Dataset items
____

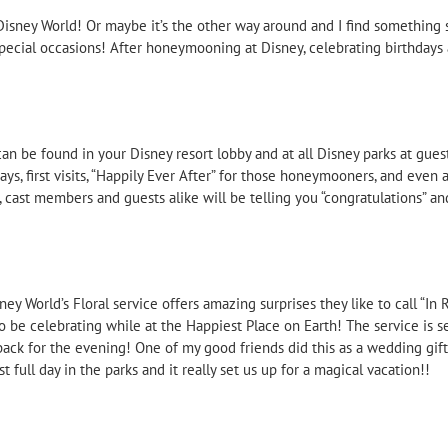
Disney World! Or maybe it’s the other way around and I find something s
special occasions! After honeymooning at Disney, celebrating birthdays 
an be found in your Disney resort lobby and at all Disney parks at guest
ays, first visits, “Happily Ever After” for those honeymooners, and even 
 cast members and guests alike will be telling you “congratulations” an
y World’s Floral service offers amazing surprises they like to call “In R
o be celebrating while at the Happiest Place on Earth! The service is s
 back for the evening! One of my good friends did this as a wedding gi
full day in the parks and it really set us up for a magical vacation!!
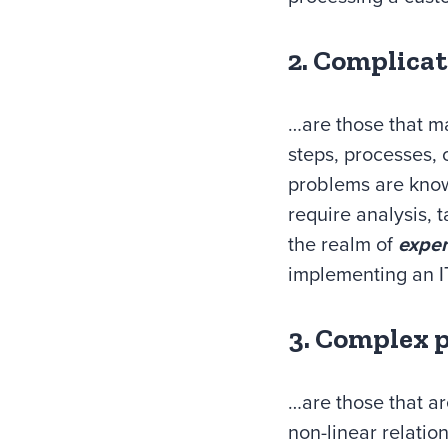
2. Complica
…are those that m
steps, processes, 
problems are know
require analysis, 
the realm of
exper
implementing an IT
3. Complex 
…are those that a
non-linear relati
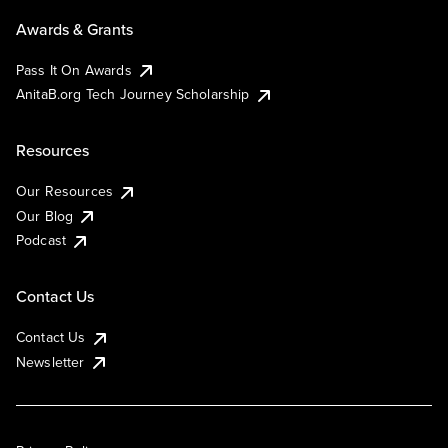
Awards & Grants
Pass It On Awards
AnitaB.org Tech Journey Scholarship
Resources
Our Resources
Our Blog
Podcast
Contact Us
Contact Us
Newsletter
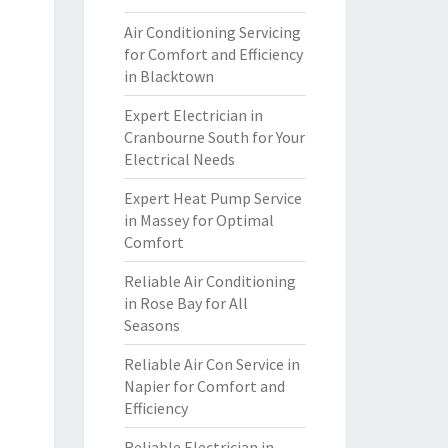
Air Conditioning Servicing
for Comfort and Efficiency
in Blacktown
Expert Electrician in
Cranbourne South for Your
Electrical Needs
Expert Heat Pump Service
in Massey for Optimal
Comfort
Reliable Air Conditioning
in Rose Bay for All
Seasons
Reliable Air Con Service in
Napier for Comfort and
Efficiency
Reliable Electrician in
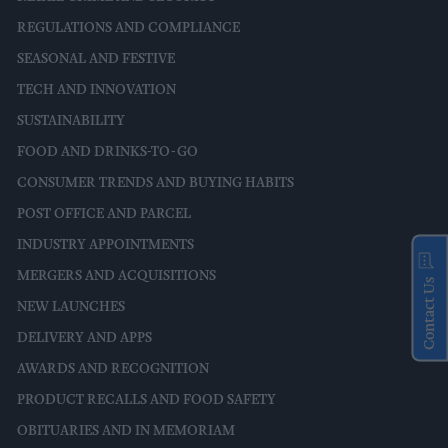
REGULATIONS AND COMPLIANCE
SEASONAL AND FESTIVE
TECH AND INNOVATION
SUSTAINABILITY
FOOD AND DRINKS-TO-GO
CONSUMER TRENDS AND BUYING HABITS
POST OFFICE AND PARCEL
INDUSTRY APPOINTMENTS
MERGERS AND ACQUISITIONS
Contact Us
NEW LAUNCHES
DELIVERY AND APPS
AWARDS AND RECOGNITION
PRODUCT RECALLS AND FOOD SAFETY
OBITUARIES AND IN MEMORIAM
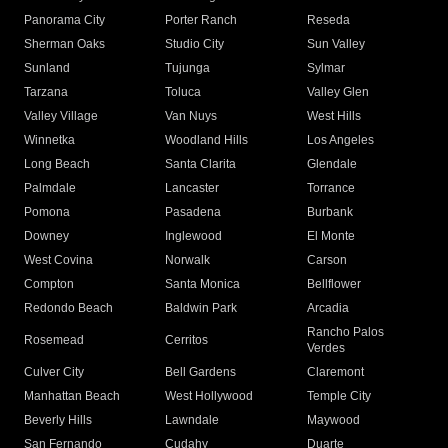
Panorama City
Porter Ranch
Reseda
Sherman Oaks
Studio City
Sun Valley
Sunland
Tujunga
Sylmar
Tarzana
Toluca
Valley Glen
Valley Village
Van Nuys
West Hills
Winnetka
Woodland Hills
Los Angeles
Long Beach
Santa Clarita
Glendale
Palmdale
Lancaster
Torrance
Pomona
Pasadena
Burbank
Downey
Inglewood
El Monte
West Covina
Norwalk
Carson
Compton
Santa Monica
Bellflower
Redondo Beach
Baldwin Park
Arcadia
Rancho Palos
Rosemead
Cerritos
Verdes
Culver City
Bell Gardens
Claremont
Manhattan Beach
West Hollywood
Temple City
Beverly Hills
Lawndale
Maywood
San Fernando
Cudahy
Duarte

____

Above are the records; copy exactly the lines from the line with "cast members and" through the line with "o be celebrating", both included.

 cast members and guests alike will be telling you “congratulations” an
y World’s Floral service offers amazing surprises they like to call “In R
o be celebrating while at the Happiest Place on Earth! The service is s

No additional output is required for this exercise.